For you WS foam roadbed users: 

My recently completed turntable sits lower than the standard thickness of the foam roadbed so that the Code 70 (HO) tracks will be higher than the bridge track of the TT. 

How best to taper that thickness? Or better to cut slightly into the foam base? 

Any advice most appreciated, thanks! 

Steve


----------



## DonR (Oct 18, 2012)

Tapering foam roadbed would be about as easy as 
convincing a die hard DC'er to go DCC.
I would suggest using wood shims sanded to your
measurements. Once covered by ballast, who could
know the difference.

Don


----------



## mesenteria (Oct 29, 2015)

Stejones82 said:


> Greetings all,
> 
> For you WS foam roadbed users:
> 
> ...


It would not be the case that a graded lead led to the bridge of a turntable. If anything, the bridge would be accessible only via a slight ramp that climbs, maybe at a 0.5% grade. This is to prevent rolling stock from accidentally rolling into the pit when the bridge is not aligned to the lead.

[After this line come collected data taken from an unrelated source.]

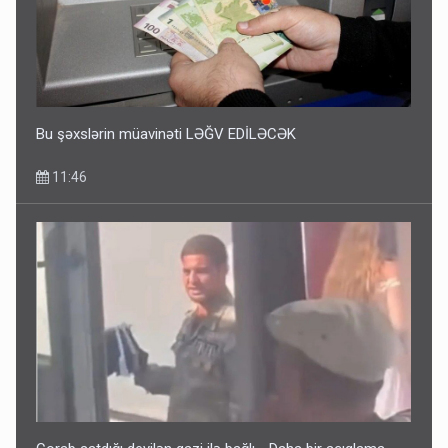
Bu şəxslərin müavinəti LƏĞV EDİLƏCƏK
11:46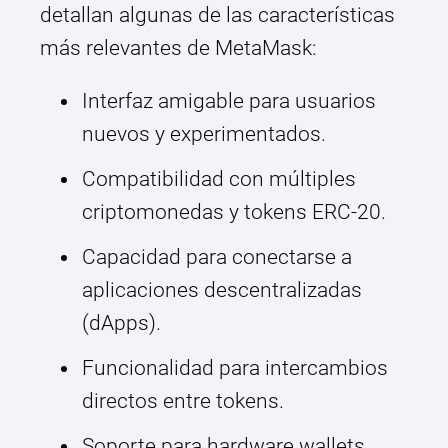
detallan algunas de las características
más relevantes de MetaMask:
Interfaz amigable para usuarios
nuevos y experimentados.
Compatibilidad con múltiples
criptomonedas y tokens ERC-20.
Capacidad para conectarse a
aplicaciones descentralizadas
(dApps).
Funcionalidad para intercambios
directos entre tokens.
Soporte para hardware wallets,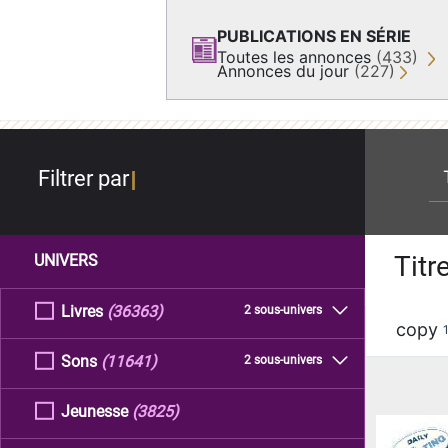
PUBLICATIONS EN SÉRIE
Toutes les annonces
(433)
Annonces du jour
(227)
re
Filtrer par
Titr
UNIVERS
Livres
(36363)
2 sous-univers
copy
Sons
(11641)
2 sous-univers
Jeunesse
(3825)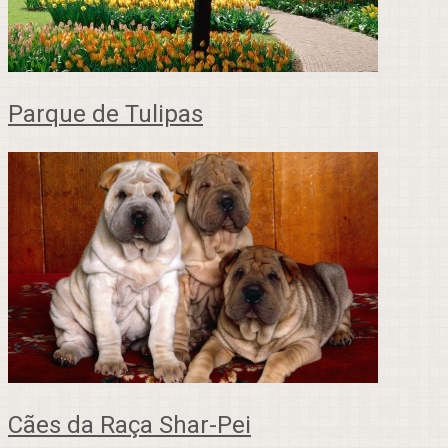
Parque de Tulipas
Cães da Raça Shar-Pei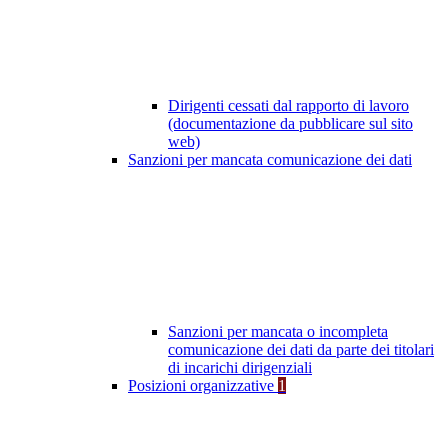
Dirigenti cessati dal rapporto di lavoro
(documentazione da pubblicare sul sito
web)
Sanzioni per mancata comunicazione dei dati
Sanzioni per mancata o incompleta
comunicazione dei dati da parte dei titolari
di incarichi dirigenziali
Posizioni organizzative
1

I would suggest shimming under the lip of the turntable. I have done this on all of my installations. You can make a shallow graded berm of soil from a couple of inches away toward the lip of the pit, but the pit and bridge will be at grade to the lead.


----------



## CTValleyRR (Jul 26, 2014)

What Mesenteria said. Shim up the turntable to track height, or even a tad higher.


----------



## Lemonhawk (Sep 24, 2013)

I have to agree with mesenteria, it would be easier to raise the turntable than lower all the tracks coming into the turntable, and it will look better


----------



## Stejones82 (Dec 22, 2020)

And that is the beauty of this forum. So obvious but I didn't see it! Thanks, gentlemen! 

So my first thought is to use some of the sheet foam roadbed to cut curved pieces to shim up the TT. It will be a tad tricky on the sector where I have already glued down the service tracks to the Roundhouse, but I'll give it a try.


----------



## mesenteria (Oct 29, 2015)

Stejones82 said:


> And that is the beauty of this forum. So obvious but I didn't see it! Thanks, gentlemen!
> 
> So my first thought is to use some of the sheet foam roadbed to cut curved pieces to shim up the TT. It will be a tad tricky on the sector where I have already glued down the service tracks to the Roundhouse, but I'll give it a try.


That is precisely what I did two layouts ago, and it worked very well. They will elevate to grade, but...they will also seal the volume under the lip of the pit and allow you to backfill and taper a gentle grade or berm of 'soil' back from the pit lip without having to fill that by jamming 'soil' under there, and also having a lot of it spill through the gap and onto the floor under the TT.


----------